■ What the task requires
Please reproduce the listing word for word. Pictures stay out.
[Task inputs Boundary: Start]
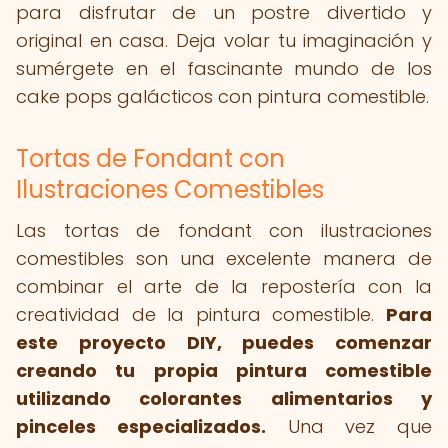
para disfrutar de un postre divertido y
original en casa. Deja volar tu imaginación y
sumérgete en el fascinante mundo de los
cake pops galácticos con pintura comestible.
Tortas de Fondant con
Ilustraciones Comestibles
Las tortas de fondant con ilustraciones
comestibles son una excelente manera de
combinar el arte de la repostería con la
creatividad de la pintura comestible.
Para
este proyecto DIY, puedes comenzar
creando tu propia pintura comestible
utilizando colorantes alimentarios y
pinceles especializados.
Una vez que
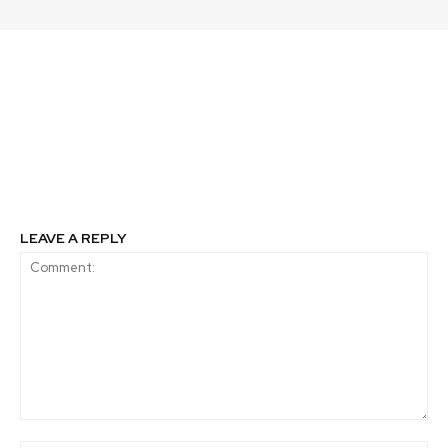
Previous article
Next article
Cierre de año: una pausa
Del compromiso global
necesaria para mirar,
a la acción local: cómo
aprender y proyectar
Campus Naturaleza
encarna el espíritu del
Acuerdo de París
LEAVE A REPLY
Comment:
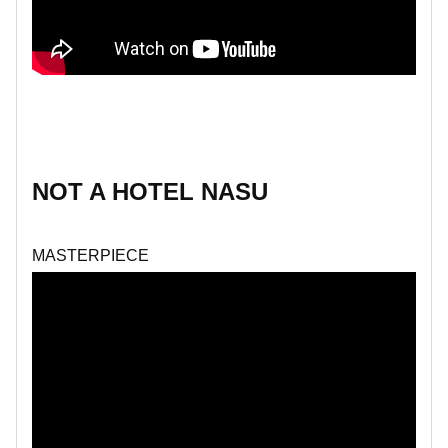
NOT A HOTEL NASU
MASTERPIECE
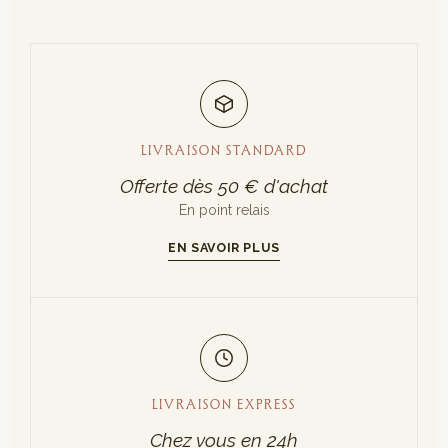
LIVRAISON STANDARD
Offerte dès 50 € d'achat
En point relais
EN SAVOIR PLUS
LIVRAISON EXPRESS
Chez vous en 24h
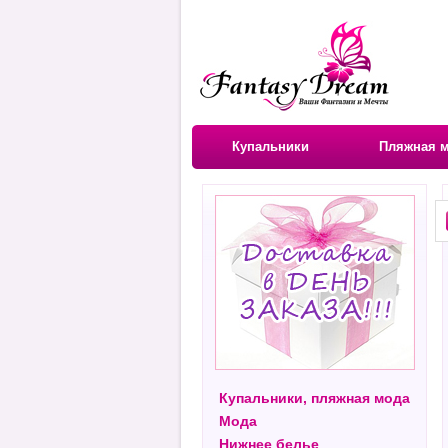
Купальники
Пляжная 
Купальники, пляжная мода
Мода
Нижнее белье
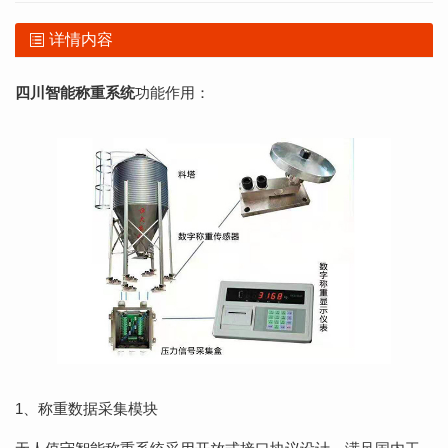
详情内容
四川智能称重系统
功能作用：
1、称重数据采集模块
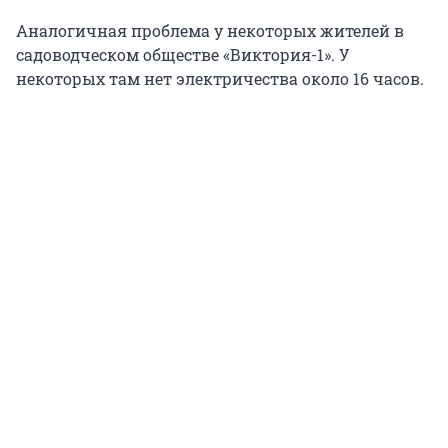
Аналогичная проблема у некоторых жителей в
садоводческом обществе «Виктория-1». У
некоторых там нет электричества около 16 часов.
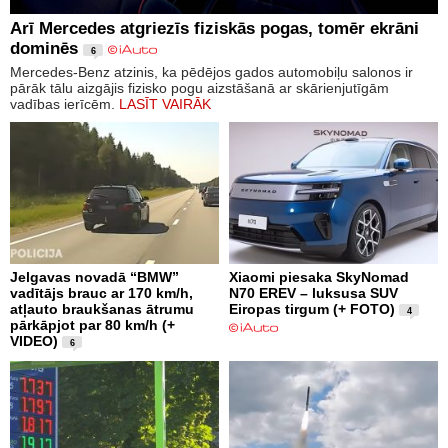
Arī Mercedes atgriezīs fiziskās pogas, tomēr ekrāni
dominēs
6
Mercedes-Benz atzinis, ka pēdējos gados automobiļu salonos ir
pārāk tālu aizgājis fizisko pogu aizstāšanā ar skārienjutīgām
vadības ierīcēm.
LASĪT VAIRĀK
Jelgavas novadā “BMW”
Xiaomi piesaka SkyNomad
vadītājs brauc ar 170 km/h,
N70 EREV – luksusa SUV
atļauto braukšanas ātrumu
Eiropas tirgum (+ FOTO)
4
pārkāpjot par 80 km/h (+
VIDEO)
6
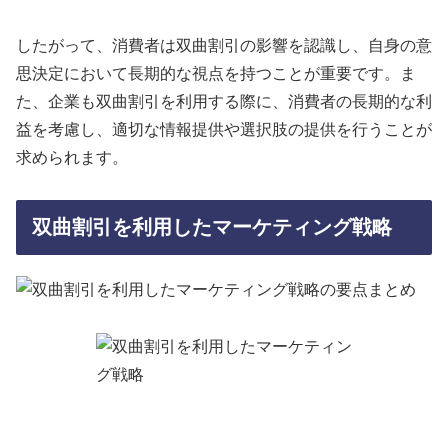
したがって、消費者は双曲割引の影響を認識し、自身の意
思決定において長期的な視点を持つことが重要です。ま
た、企業も双曲割引を利用する際に、消費者の長期的な利
益を考慮し、適切な情報提供や選択肢の提供を行うことが
求められます。
双曲割引を利用したマーケティング戦略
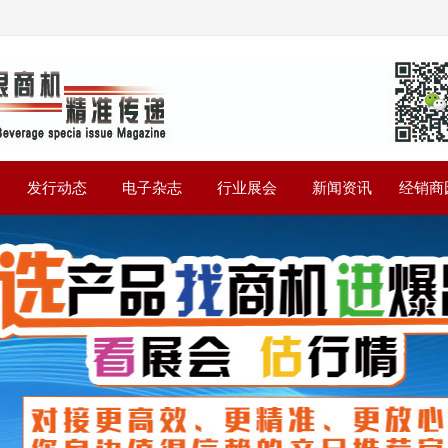
》
发行动态
电子杂志
行业展会
新闻资讯
经销商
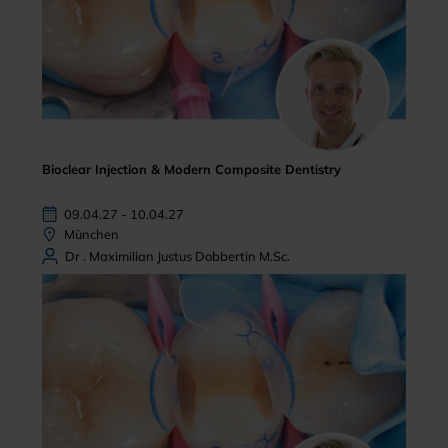
Bioclear Injection & Modern Composite Dentistry
09.04.27 - 10.04.27
München
Dr . Maximilian Justus Dobbertin M.Sc.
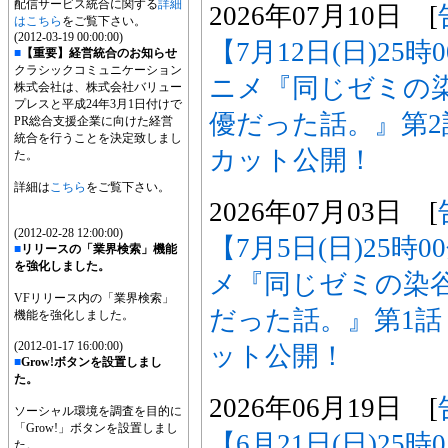
配信サービス統合に関する
詳細
2026年07月10日 [
はこちら
をご覧下さい。
(2012-03-19 00:00:00)
【7月12日(日)25
■
【重要】経営統合のお知らせ
クラシックコミュニケーション
ニメ『同じゼミの
株式会社は、株式会社バリュー
プレスと平成24年3月1日付けで
優だった話。』第
PR総合支援企業に向けた経営
統合を行うことを決定致しまし
カット公開！
た。
詳細は
こちら
をご覧下さい。
2026年07月03日 [
(2012-02-28 12:00:00)
【7月5日(日)25時
■
リリースの「業界検索」機能
を強化しました。
メ『同じゼミの染
VFリリース内の「業界検索」
だった話。』第1
機能を強化しました。
(2012-01-17 16:00:00)
ット公開！
■
Grow!ボタンを設置しまし
た。
2026年06月19日 [
ソーシャル環境を調査を目的に
「Grow!」ボタンを設置しまし
【6月21日(日)25
た。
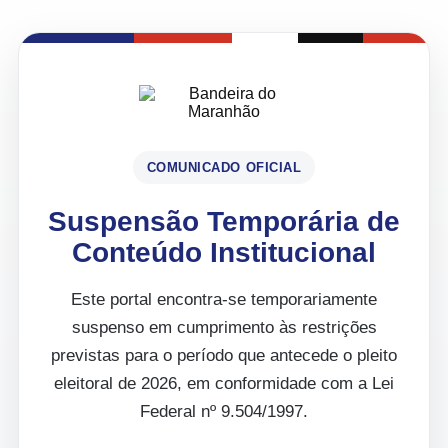
COMUNICADO OFICIAL
Suspensão Temporária de
Conteúdo Institucional
Este portal encontra-se temporariamente
suspenso em cumprimento às restrições
previstas para o período que antecede o pleito
eleitoral de 2026, em conformidade com a Lei
Federal nº 9.504/1997.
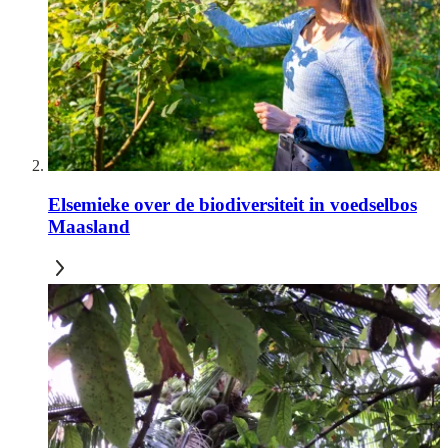
Elsemieke over de biodiversiteit in voedselbos
Maasland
[Task inputs Boundary: End]
■ Solution for this task
para disfrutar de un postre divertido y
original en casa. Deja volar tu imaginación y
sumérgete en el fascinante mundo de los
cake pops galácticos con pintura comestible.
Tortas de Fondant con
Ilustraciones Comestibles
Las tortas de fondant con ilustraciones
comestibles son una excelente manera de
combinar el arte de la repostería con la
creatividad de la pintura comestible.
Para
este proyecto DIY, puedes comenzar
creando tu propia pintura comestible
utilizando colorantes alimentarios y
pinceles especializados.
Una vez que
Previous article
Next article
Cierre de año: una pausa
Del compromiso global
necesaria para mirar,
a la acción local: cómo
aprender y proyectar
Campus Naturaleza
encarna el espíritu del
Acuerdo de París
LEAVE A REPLY
Comment:
NOT A HOTEL NASU
MASTERPIECE
LIVRAISON STANDARD
Offerte dès 50 € d'achat
En point relais
EN SAVOIR PLUS
LIVRAISON EXPRESS
Chez vous en 24h
Купальники
Пляжная 
Купальники, пляжная мода
Мода
Нижнее белье
详情内容
四川智能称重系统
功能作用：
1、称重数据采集模块
Аналогичная проблема у некоторых жителей в
садоводческом обществе «Виктория-1». У
некоторых там нет электричества около 16 часов.
Arī Mercedes atgriezīs fiziskās pogas, tomēr ekrāni
dominēs
6
Mercedes-Benz atzinis, ka pēdējos gados automobiļu salonos ir
pārāk tālu aizgājis fizisko pogu aizstāšanā ar skārienjutīgām
vadības ierīcēm.
LASĪT VAIRĀK
Jelgavas novadā “BMW”
Xiaomi piesaka SkyNomad
vadītājs brauc ar 170 km/h,
N70 EREV – luksusa SUV
atļauto braukšanas ātrumu
Eiropas tirgum (+ FOTO)
4
pārkāpjot par 80 km/h (+
VIDEO)
6
したがって、消費者は双曲割引の影響を認識し、自身の意
思決定において長期的な視点を持つことが重要です。ま
た、企業も双曲割引を利用する際に、消費者の長期的な利
益を考慮し、適切な情報提供や選択肢の提供を行うことが
求められます。
双曲割引を利用したマーケティング戦略
》
发行动态
电子杂志
行业展会
新闻资讯
经销商
Bioclear Injection & Modern Composite Dentistry
09.04.27 - 10.04.27
München
Dr . Maximilian Justus Dobbertin M.Sc.
配信サービス統合に関する
詳細
2026年07月10日 [
はこちら
をご覧下さい。
(2012-03-19 00:00:00)
【7月12日(日)25
■
【重要】経営統合のお知らせ
クラシックコミュニケーション
ニメ『同じゼミの
株式会社は、株式会社バリュー
プレスと平成24年3月1日付けで
優だった話。』第
PR総合支援企業に向けた経営
統合を行うことを決定致しまし
カット公開！
た。
詳細は
こちら
をご覧下さい。
2026年07月03日 [
(2012-02-28 12:00:00)
【7月5日(日)25時
■
リリースの「業界検索」機能
を強化しました。
メ『同じゼミの染
VFリリース内の「業界検索」
だった話。』第1
機能を強化しました。
(2012-01-17 16:00:00)
ット公開！
■
Grow!ボタンを設置しまし
た。
2026年06月19日 [
ソーシャル環境を調査を目的に
「Grow!」ボタンを設置しまし
【6月21日(日)25
た。
COMUNICADO OFICIAL
Suspensão Temporária de
Conteúdo Institucional
Este portal encontra-se temporariamente
suspenso em cumprimento às restrições
previstas para o período que antecede o pleito
eleitoral de 2026, em conformidade com a Lei
Federal nº 9.504/1997.
Elsemieke over de biodiversiteit in voedselbos
Maasland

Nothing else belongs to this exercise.